To be safe, you need to be able to prove that your institution is making good-faith efforts to stay current with digital accessibility technologies. Accessible is not a legal firm, but we can teach you to follow best practices regarding accessibility legal issues so that you’re not unduly exposed.
In 1998, Congress amended the Rehabilitation Act, which covers any institution that receives federal money, such as government offices, federally funded nonprofits, public schools and institutions of higher education, to include rules for electronic and information technology.
Private institutions are exempt from 508, 504 and Title II. However, the rest of the ADA is still in force. As digital accessibility technology changes so frequently, judges and litigators may look to federally funded institutions for best practices. Thus many private institutions think that it’s prudent to adopt similar standards.
Title III of the ADA states that private entities that operate public accommodations, such as hotels, restaurants and retail stores, have accessibility obligations as well. As a matter of fact, retail chains have been sued over inaccessible websites more than any other kind of business, and have paid the biggest settlements.
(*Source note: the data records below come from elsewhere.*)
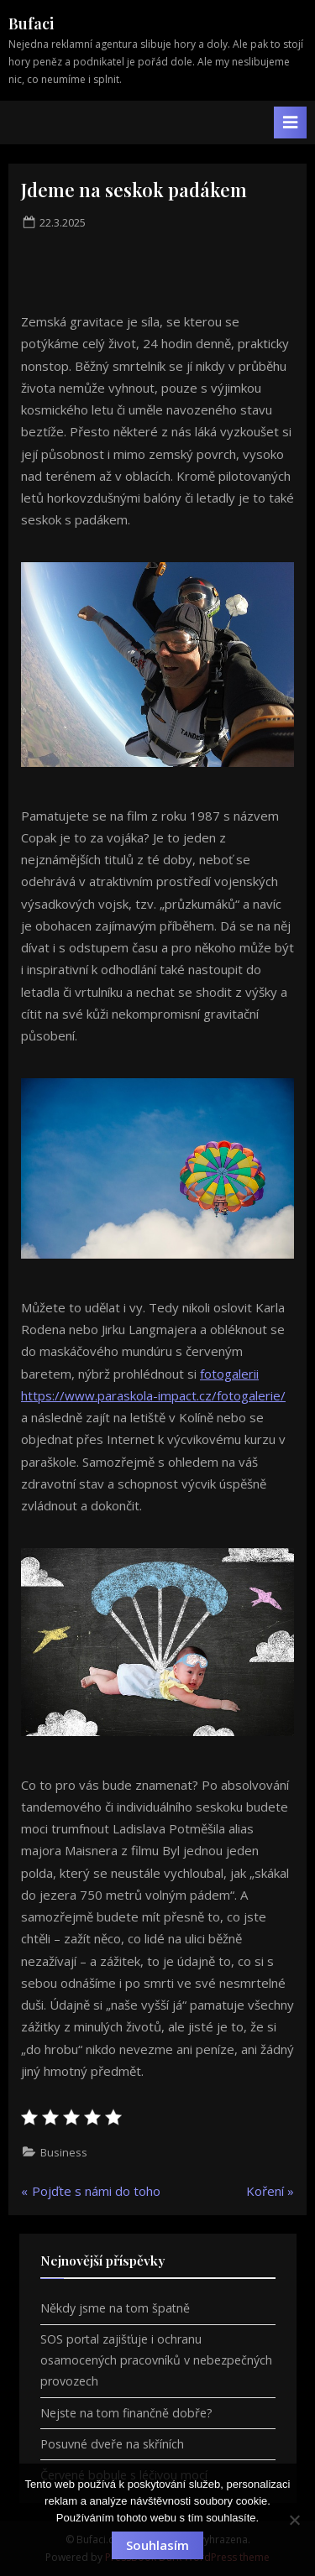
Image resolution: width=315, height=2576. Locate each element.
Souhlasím (157, 2545)
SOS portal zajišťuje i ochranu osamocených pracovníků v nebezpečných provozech (156, 2360)
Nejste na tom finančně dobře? (126, 2413)
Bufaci (31, 23)
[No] (294, 2519)
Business (63, 2152)
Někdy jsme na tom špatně (115, 2308)
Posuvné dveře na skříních (112, 2444)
Banks and other financial institutions should also be aggressive about maintaining and improving digital accessibility. They need to make sure that their sites stay accessible, especially when integrating new technologies, such as Venmo.
The important thing is to have a viable process in place to evaluate, procure, install and maintain assistive technologies. Not having a process, rejecting all requests for new technologies, or arbitrarily accepting some requests and rejecting others, could be interpreted as a pattern of discrimination that could leave you open to a lawsuit.
No institution has to provide technology to assist every type of disability in every single instance. The standard is whether doing so would create an “undue burden.”
Undue burden is determined on a case-by-case basis. Many factors are involved, but the size of the institution and the number of people who affected are two of the most important. For instance, it would probably not be an undue burden for a school with 50,000 students to spend $500,000 on assistive technologies for 5,000 disabled students. However, it would be an undue burden for a school of 1,000 students to spend the same amount for 10 disabled students.